Он кивает, словно клянется, и она верит ему, как верила всегда.
— Иди сюда, кис-кис…
Китнисс бросается к нему, будто только этого и ждала, огибает стол и падает в его объятья. Гейл усаживает ее на колени, крепко обхватывает худенькое тело и укладывает ее голову себе на плечо. Качает, как маленькую, и делает вид, что не чувствует горячих капель, увлажняющих его рубаху.
Минуты, потом часы, Китнисс не чувствует времени, не хочет наступления завтра. Она хватается за Гейла, когда он пытается отстраниться, тянется к нему, когда он, желая ее успокоить, укладывает Китнисс на свою кровать, а сам уходит.
— Останься со мной! — отчаянно просит она и затихает, только почувствовав, что Гейл ложится рядом, своими крепкими руками ограждая ее от внешнего мира.
Китнисс спит беспокойно, беспрестанно вздрагивает всем телом, но все-таки ее веки закрыты и сама она в плену сновидений. Гейлу же не до сна — ему больно так, словно это он утром отправится к Дому правосудия, чтобы уйти и не вернуться. Хотя, наверное, уйти не самое страшное. Куда хуже – остаться. Существовать без надежды на счастье, без веры в то, что жизнь изменится.
Китнисс сумеет вернуться второй раз? Гейл в это не верит, он многого не знает, но одно понял совершенно точно — Сноу не отпустит ее. Будь не ладен этот Мелларк! Из-за него на нее обрушились все беды…
Китнисс ворочается, всхлипывает и с силой упирается ладонями в грудь друга, пробует оттолкнуть его, но глаз не открывает. Ее губы что-то шепчут, но так тихо и невнятно, что Гейл не разбирает слов.

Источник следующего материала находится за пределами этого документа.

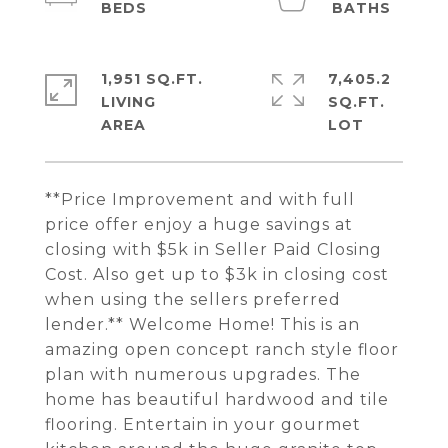
1,951 SQ.FT.
7,405.2
LIVING
SQ.FT.
**Price Improvement and with full
price offer enjoy a huge savings at
closing with $5k in Seller Paid Closing
Cost. Also get up to $3k in closing cost
when using the sellers preferred
lender.** Welcome Home! This is an
amazing open concept ranch style floor
plan with numerous upgrades. The
home has beautiful hardwood and tile
flooring. Entertain in your gourmet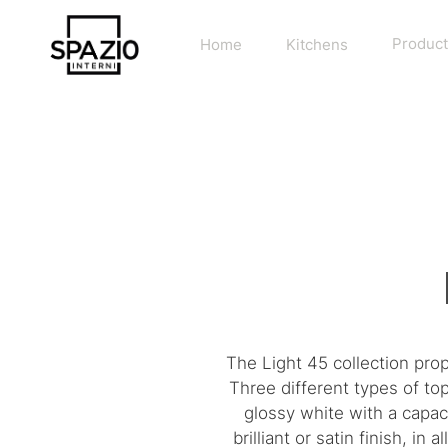
Home
Kitchens
Product
The Light 45 collection pro
Three different types of to
glossy white with a capac
brilliant or satin finish, i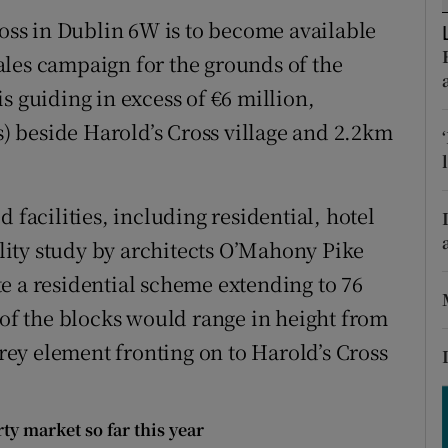
tices
Opens in new window
ross in Dublin 6W is to become available
d
ales campaign for the grounds of the
Show Sponsored sub sections
s guiding in excess of €6 million,
r Rewards
es) beside Harold’s Cross village and 2.2km
ons
rs
 facilities, including residential, hotel
ity study by architects O’Mahony Pike
orecast
e a residential scheme extending to 76
 of the blocks would range in height from
orey element fronting on to Harold’s Cross
y market so far this year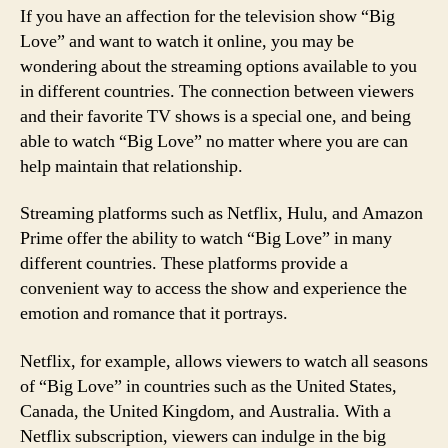
If you have an affection for the television show “Big
Love” and want to watch it online, you may be
wondering about the streaming options available to you
in different countries. The connection between viewers
and their favorite TV shows is a special one, and being
able to watch “Big Love” no matter where you are can
help maintain that relationship.
Streaming platforms such as Netflix, Hulu, and Amazon
Prime offer the ability to watch “Big Love” in many
different countries. These platforms provide a
convenient way to access the show and experience the
emotion and romance that it portrays.
Netflix, for example, allows viewers to watch all seasons
of “Big Love” in countries such as the United States,
Canada, the United Kingdom, and Australia. With a
Netflix subscription, viewers can indulge in the big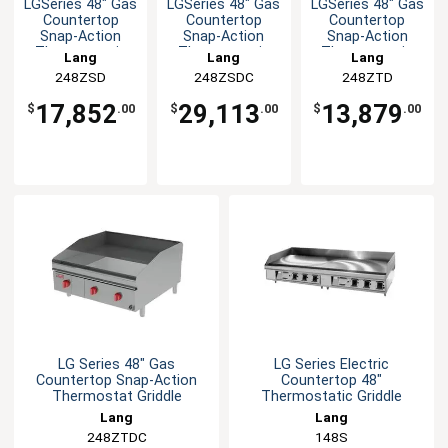
LGSeries 48" Gas
LGSeries 48" Gas
LGSeries 48" Gas
Countertop
Countertop
Countertop
Snap-Action
Snap-Action
Snap-Action
Thermostatic
Thermostatic
Thermostatic
Lang
Lang
Lang
Griddle
Griddle
Griddle
248ZSD
248ZSDC
248ZTD
17,852
29,113
13,879
$
.00
$
.00
$
.00
LG Series 48" Gas
LG Series Electric
Countertop Snap-Action
Countertop 48"
Thermostat Griddle
Thermostatic Griddle
Lang
Lang
248ZTDC
148S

— Все хорошо, спи, Китнисс…
Он целует ее в лоб, проводит пальцами по щеке, где еще не высохли дорожки слез, и Гейлу становится невмоготу — он тянется к ней, короткими поцелуями прижигает ее щеки.
— Все будет хорошо… — Гейл и сам в это не верит.
Ему бы только надежду, только бы знать, что шанс есть! Он бы поднялся и, взяв оружие, пошел бы воевать! За то, чтобы младшие ели вдоволь, за то, чтобы мать не гнула спину, в кровь стирая пальцы, когда драит полы у городских. За то, чтобы Китнисс была в безопасности.
Гейл прикрывает глаза, с особенной ясностью понимая, что это их последняя ночь. Она не произнесла этого вслух, но им и не нужны слова — Китнисс будет спасать Пита. Долг. Те, кто живет в Шлаке, всегда платят долги, и даже спорить бесполезно — Китнисс упряма и поступает так, как считает правильным. А Гейлу больно, даже гадкая мысль приходит в голову — а за него бы она пошла на смерть?
Он высвобождается из ее парализованных рук, спускает ноги с койки и смотрит в темноту. Дурные мысли, неправильные. Мелларк не виноват в том, что его имя тогда вытащили на Жатве. Сколько раз Гейл, глядя на несчастных влюбленных, думал о том, что было бы окажись на Играх он сам?